Dataset excerpts: Begin

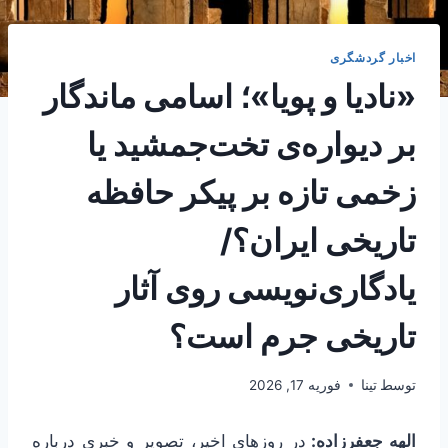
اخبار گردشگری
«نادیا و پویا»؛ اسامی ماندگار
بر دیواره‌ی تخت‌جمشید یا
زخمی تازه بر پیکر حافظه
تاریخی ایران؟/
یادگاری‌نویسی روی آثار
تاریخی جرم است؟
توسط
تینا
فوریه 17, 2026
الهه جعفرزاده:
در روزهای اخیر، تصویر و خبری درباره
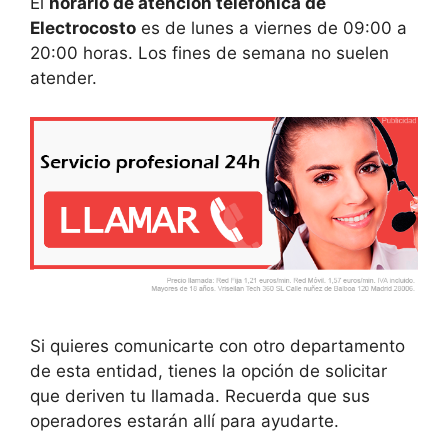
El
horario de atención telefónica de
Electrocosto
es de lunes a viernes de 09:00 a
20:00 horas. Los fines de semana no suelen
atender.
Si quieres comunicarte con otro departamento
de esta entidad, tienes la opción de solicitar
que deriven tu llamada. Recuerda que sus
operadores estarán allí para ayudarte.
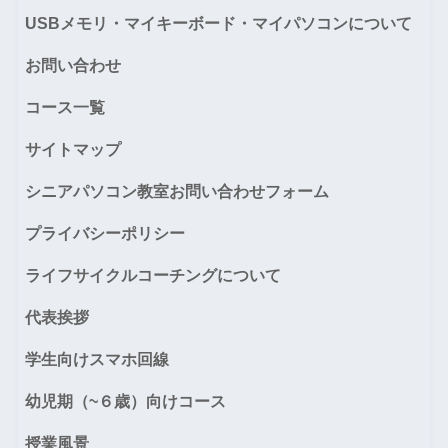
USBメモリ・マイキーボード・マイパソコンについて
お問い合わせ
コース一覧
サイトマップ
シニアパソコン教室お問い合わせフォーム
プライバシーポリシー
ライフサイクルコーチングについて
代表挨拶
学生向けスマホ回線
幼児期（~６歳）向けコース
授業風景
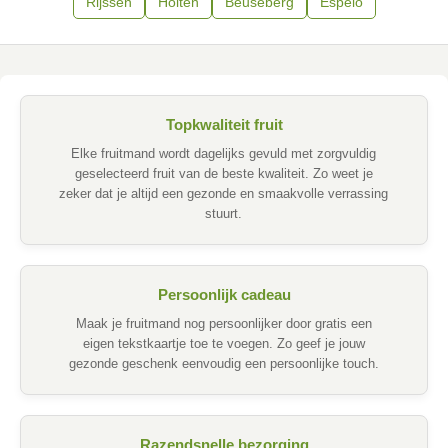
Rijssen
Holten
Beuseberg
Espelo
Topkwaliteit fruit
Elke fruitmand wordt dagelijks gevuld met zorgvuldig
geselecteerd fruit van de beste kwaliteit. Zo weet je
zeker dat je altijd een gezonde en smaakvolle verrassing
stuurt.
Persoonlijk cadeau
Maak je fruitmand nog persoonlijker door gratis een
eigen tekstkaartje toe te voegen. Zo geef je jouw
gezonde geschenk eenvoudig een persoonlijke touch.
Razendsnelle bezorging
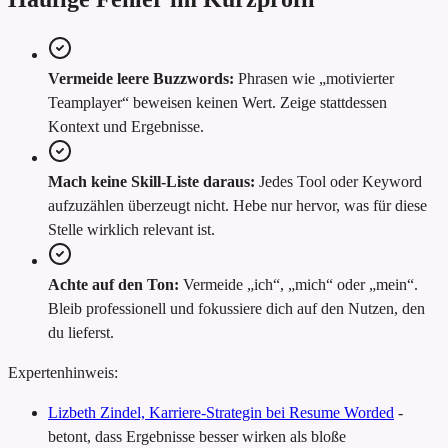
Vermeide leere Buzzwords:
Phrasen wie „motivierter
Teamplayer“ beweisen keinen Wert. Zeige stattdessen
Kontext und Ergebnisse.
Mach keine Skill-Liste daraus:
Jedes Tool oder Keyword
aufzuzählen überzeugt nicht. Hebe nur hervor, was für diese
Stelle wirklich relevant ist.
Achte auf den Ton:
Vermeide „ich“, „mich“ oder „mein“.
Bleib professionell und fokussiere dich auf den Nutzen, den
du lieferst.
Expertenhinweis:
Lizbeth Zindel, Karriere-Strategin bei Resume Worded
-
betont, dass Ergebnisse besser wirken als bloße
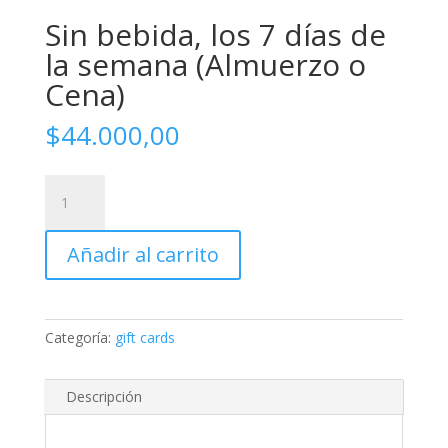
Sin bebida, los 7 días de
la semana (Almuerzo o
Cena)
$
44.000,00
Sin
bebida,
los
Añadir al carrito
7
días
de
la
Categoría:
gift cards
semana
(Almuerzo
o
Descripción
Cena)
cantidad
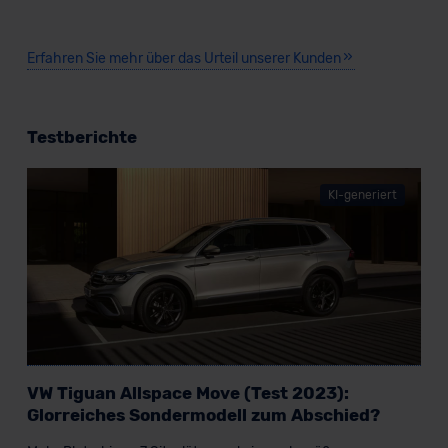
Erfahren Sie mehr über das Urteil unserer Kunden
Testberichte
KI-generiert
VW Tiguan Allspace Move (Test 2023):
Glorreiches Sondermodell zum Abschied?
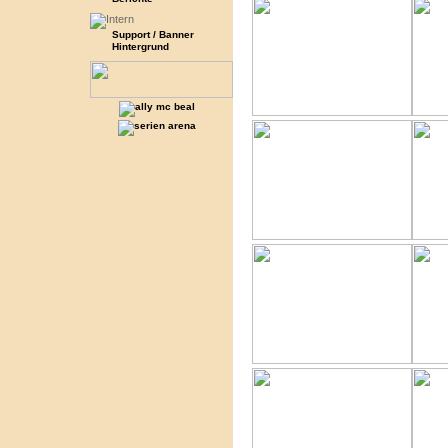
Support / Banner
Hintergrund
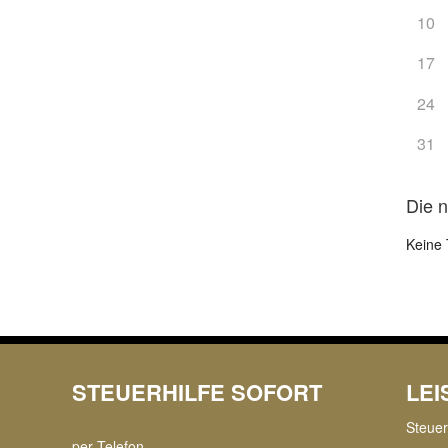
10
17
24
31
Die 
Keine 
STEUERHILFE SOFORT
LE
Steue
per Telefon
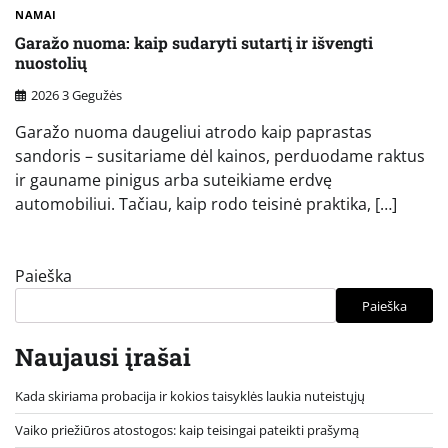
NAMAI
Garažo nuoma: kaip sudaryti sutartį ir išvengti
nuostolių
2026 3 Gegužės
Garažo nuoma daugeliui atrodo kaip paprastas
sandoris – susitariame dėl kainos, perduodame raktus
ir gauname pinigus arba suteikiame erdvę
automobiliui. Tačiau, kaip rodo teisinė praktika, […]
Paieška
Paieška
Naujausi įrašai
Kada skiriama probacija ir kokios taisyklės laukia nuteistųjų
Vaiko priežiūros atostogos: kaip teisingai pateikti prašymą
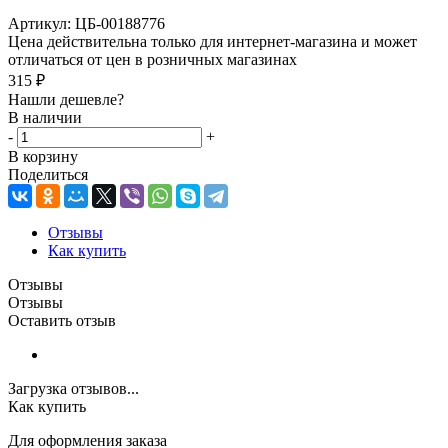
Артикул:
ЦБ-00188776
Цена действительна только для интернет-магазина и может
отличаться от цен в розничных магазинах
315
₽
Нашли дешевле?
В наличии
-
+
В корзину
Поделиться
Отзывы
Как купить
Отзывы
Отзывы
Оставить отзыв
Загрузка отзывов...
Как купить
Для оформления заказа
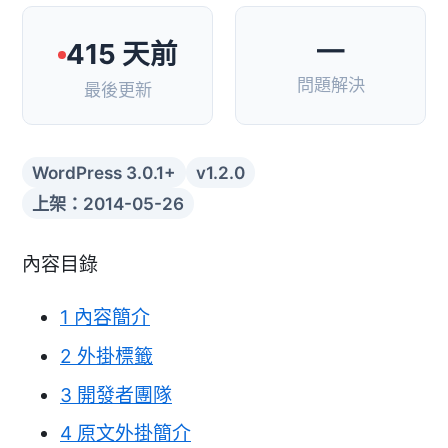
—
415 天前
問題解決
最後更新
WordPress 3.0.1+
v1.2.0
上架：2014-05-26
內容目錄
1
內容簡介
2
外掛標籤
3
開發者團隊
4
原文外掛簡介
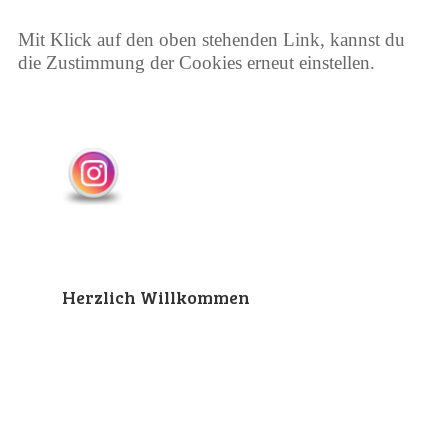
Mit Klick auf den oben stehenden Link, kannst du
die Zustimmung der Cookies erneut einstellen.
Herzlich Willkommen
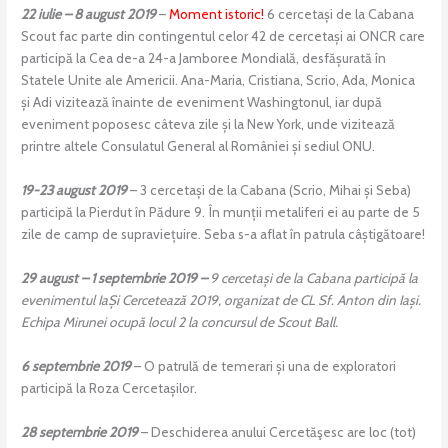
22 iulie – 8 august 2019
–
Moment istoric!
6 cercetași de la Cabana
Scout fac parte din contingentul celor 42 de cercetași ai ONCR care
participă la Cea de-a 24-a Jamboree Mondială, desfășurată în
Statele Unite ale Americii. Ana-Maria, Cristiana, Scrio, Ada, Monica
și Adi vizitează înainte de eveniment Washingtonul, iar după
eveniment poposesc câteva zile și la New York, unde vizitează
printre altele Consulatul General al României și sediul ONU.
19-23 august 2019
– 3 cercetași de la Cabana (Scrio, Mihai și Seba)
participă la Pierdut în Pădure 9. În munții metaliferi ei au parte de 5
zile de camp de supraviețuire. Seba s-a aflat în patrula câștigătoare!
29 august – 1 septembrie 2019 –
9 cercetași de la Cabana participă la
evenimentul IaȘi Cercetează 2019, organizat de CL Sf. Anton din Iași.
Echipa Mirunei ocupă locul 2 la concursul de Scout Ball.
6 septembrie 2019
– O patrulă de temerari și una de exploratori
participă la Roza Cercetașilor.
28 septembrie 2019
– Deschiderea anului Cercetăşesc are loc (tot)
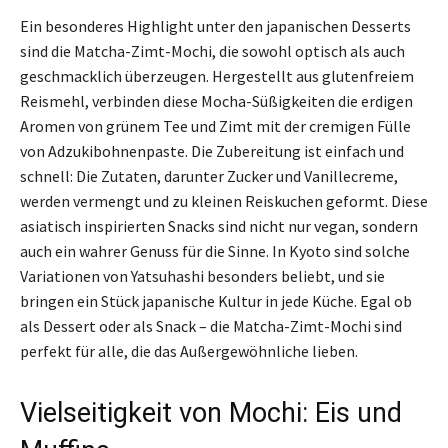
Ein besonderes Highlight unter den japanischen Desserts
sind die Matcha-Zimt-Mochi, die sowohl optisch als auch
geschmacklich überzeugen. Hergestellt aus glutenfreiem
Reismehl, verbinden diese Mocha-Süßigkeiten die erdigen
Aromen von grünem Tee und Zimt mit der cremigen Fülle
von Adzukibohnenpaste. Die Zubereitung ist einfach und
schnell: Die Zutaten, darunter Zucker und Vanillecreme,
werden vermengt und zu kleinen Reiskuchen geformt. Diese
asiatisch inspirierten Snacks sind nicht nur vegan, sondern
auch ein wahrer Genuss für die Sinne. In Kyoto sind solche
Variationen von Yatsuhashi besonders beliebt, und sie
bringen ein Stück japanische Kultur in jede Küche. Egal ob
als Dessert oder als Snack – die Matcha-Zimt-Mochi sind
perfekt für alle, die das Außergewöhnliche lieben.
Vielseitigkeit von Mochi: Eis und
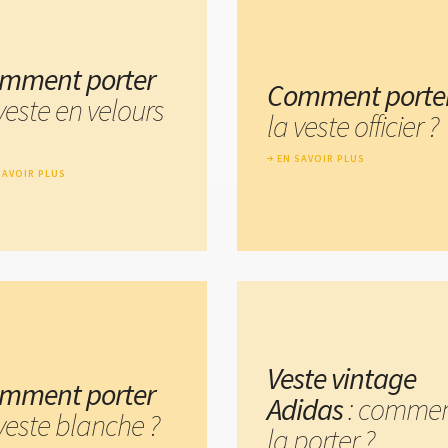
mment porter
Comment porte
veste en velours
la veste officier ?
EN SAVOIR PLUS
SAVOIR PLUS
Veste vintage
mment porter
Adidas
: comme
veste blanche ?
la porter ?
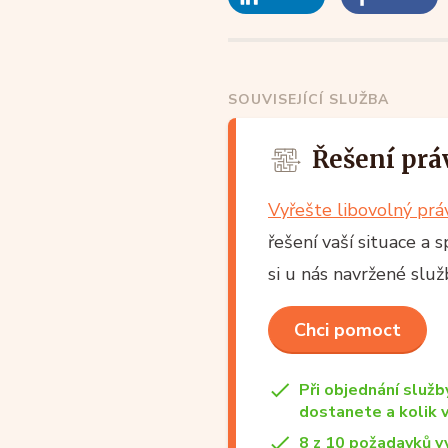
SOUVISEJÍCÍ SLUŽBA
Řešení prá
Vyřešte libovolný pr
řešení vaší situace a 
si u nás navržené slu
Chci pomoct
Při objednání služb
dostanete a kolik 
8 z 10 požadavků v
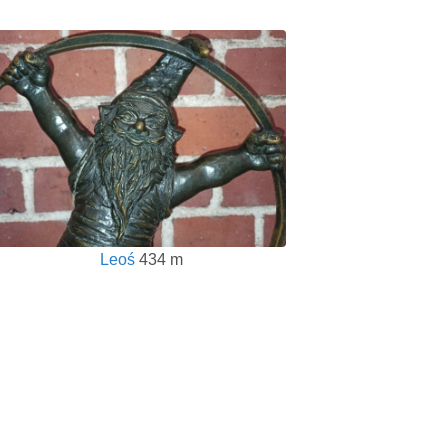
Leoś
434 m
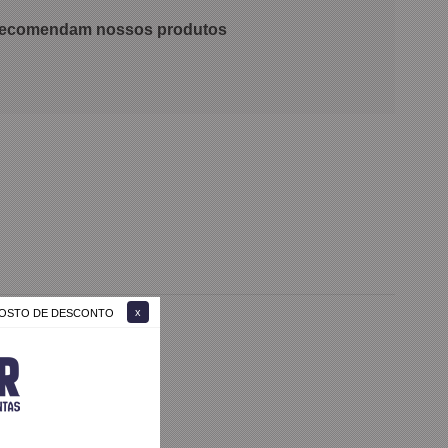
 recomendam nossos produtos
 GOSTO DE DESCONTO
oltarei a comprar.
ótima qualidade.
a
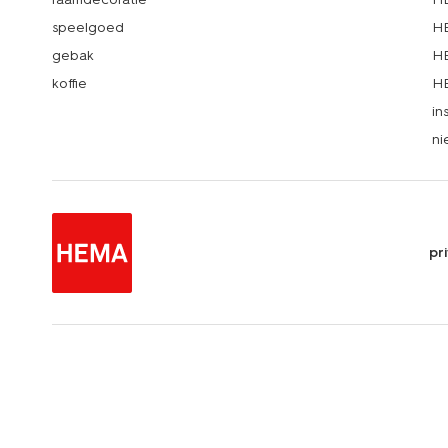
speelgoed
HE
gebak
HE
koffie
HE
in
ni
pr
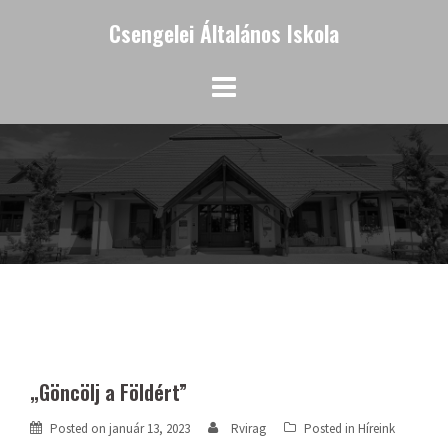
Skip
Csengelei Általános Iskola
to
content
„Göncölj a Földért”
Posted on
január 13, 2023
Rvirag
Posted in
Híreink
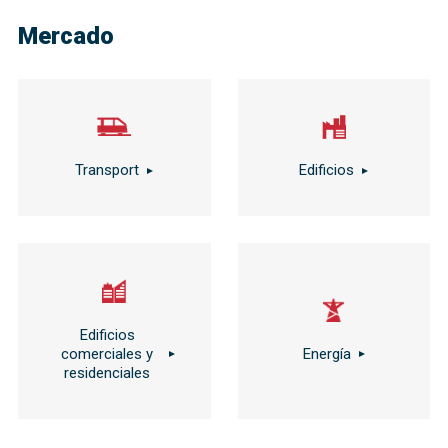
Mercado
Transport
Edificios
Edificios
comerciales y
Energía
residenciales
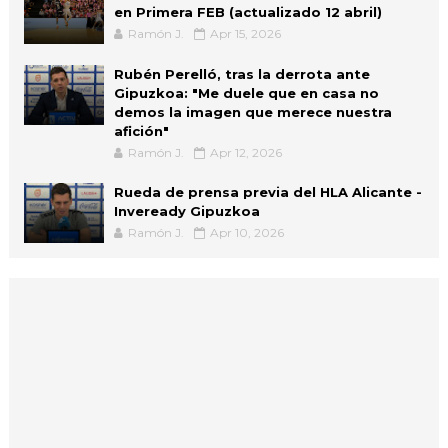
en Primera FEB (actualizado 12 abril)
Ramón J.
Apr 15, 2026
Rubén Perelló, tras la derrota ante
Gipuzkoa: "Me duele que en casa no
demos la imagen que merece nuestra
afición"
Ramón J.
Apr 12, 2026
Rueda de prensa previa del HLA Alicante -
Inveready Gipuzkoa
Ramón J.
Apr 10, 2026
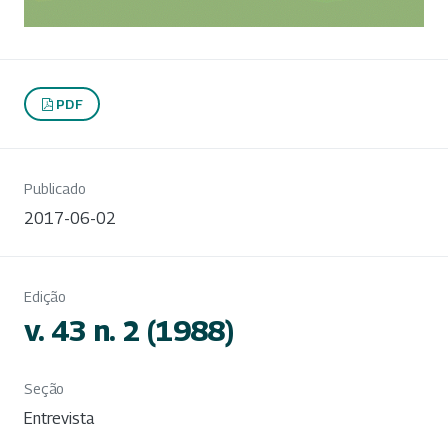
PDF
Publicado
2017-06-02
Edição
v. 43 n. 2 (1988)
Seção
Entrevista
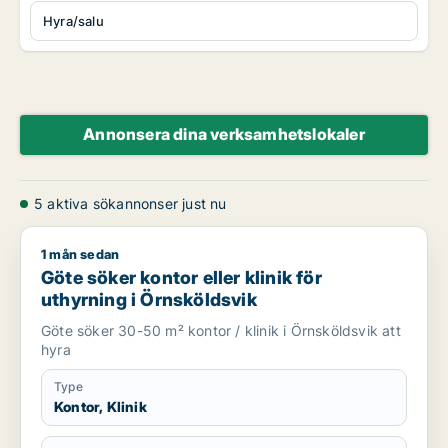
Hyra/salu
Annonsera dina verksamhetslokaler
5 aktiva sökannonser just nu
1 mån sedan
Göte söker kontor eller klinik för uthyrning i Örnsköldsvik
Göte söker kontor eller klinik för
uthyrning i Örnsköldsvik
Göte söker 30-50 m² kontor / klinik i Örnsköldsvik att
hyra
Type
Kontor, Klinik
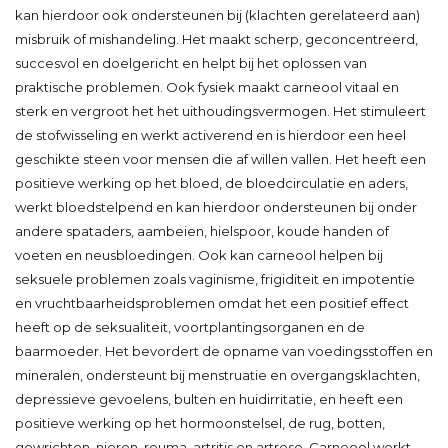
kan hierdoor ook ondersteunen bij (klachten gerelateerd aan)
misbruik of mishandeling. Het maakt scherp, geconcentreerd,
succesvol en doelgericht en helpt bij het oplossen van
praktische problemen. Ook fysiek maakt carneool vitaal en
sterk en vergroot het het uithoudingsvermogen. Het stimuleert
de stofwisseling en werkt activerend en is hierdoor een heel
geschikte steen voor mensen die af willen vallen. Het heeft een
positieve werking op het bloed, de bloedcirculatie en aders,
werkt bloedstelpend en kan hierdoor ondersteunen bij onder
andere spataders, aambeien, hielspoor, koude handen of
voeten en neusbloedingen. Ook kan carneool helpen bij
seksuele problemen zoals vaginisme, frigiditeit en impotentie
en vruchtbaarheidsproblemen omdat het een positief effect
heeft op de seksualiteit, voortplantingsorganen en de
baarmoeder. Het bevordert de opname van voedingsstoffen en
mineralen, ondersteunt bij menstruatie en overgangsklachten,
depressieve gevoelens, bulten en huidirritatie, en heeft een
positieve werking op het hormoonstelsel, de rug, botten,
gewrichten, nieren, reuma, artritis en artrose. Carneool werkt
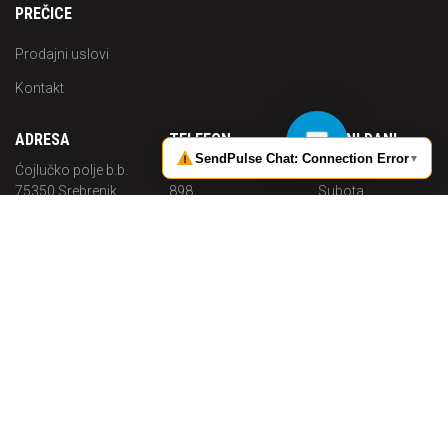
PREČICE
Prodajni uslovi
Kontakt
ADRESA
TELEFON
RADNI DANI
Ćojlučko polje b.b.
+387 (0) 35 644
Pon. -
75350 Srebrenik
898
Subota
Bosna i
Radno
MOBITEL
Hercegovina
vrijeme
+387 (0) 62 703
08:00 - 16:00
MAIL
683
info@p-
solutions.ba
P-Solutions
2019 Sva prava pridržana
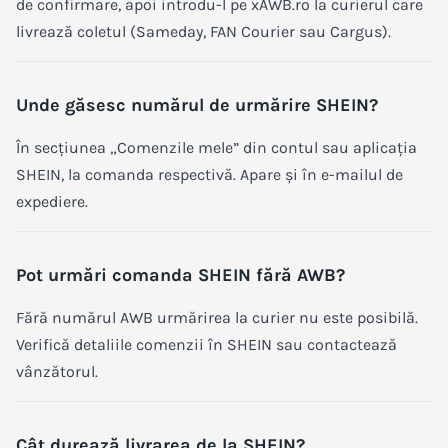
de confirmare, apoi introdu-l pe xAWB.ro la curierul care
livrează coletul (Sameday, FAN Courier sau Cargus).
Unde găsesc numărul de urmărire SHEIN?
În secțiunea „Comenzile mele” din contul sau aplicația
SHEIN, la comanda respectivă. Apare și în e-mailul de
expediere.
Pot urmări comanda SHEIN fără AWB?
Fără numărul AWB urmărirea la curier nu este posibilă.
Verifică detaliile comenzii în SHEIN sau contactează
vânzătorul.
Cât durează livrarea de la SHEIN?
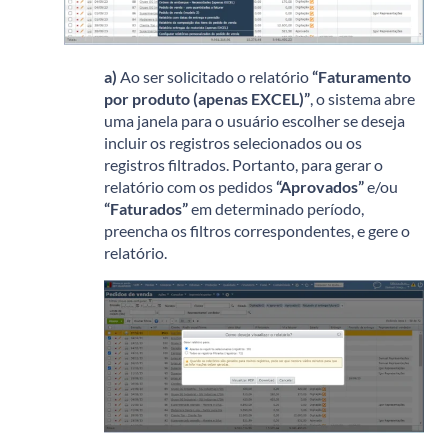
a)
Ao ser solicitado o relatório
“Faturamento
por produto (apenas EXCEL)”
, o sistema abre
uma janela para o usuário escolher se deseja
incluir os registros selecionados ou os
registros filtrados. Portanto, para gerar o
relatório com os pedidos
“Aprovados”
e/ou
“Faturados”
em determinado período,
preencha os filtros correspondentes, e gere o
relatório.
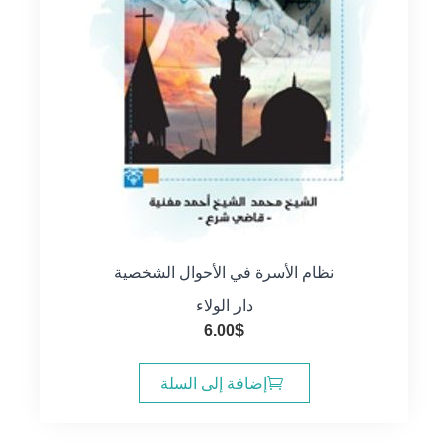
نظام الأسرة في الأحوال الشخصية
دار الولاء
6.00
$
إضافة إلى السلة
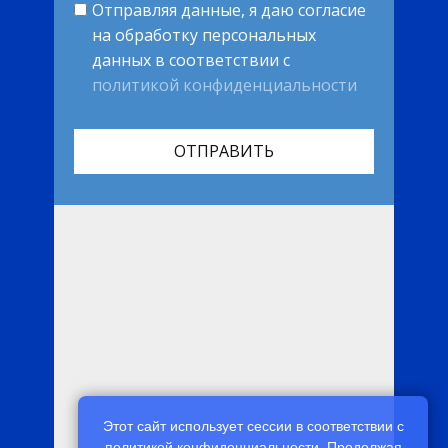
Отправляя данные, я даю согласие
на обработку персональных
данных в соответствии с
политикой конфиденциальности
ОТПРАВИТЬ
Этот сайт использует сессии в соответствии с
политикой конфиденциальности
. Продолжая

Dataset excerpts: End

The lines above that hold "Cabana" are the result; show every one of them.

- _Output of the exercise_
6 cercetași de la Cabana
– 3 cercetași de la Cabana (Scrio, Mihai și Seba)
9 cercetași de la Cabana participă la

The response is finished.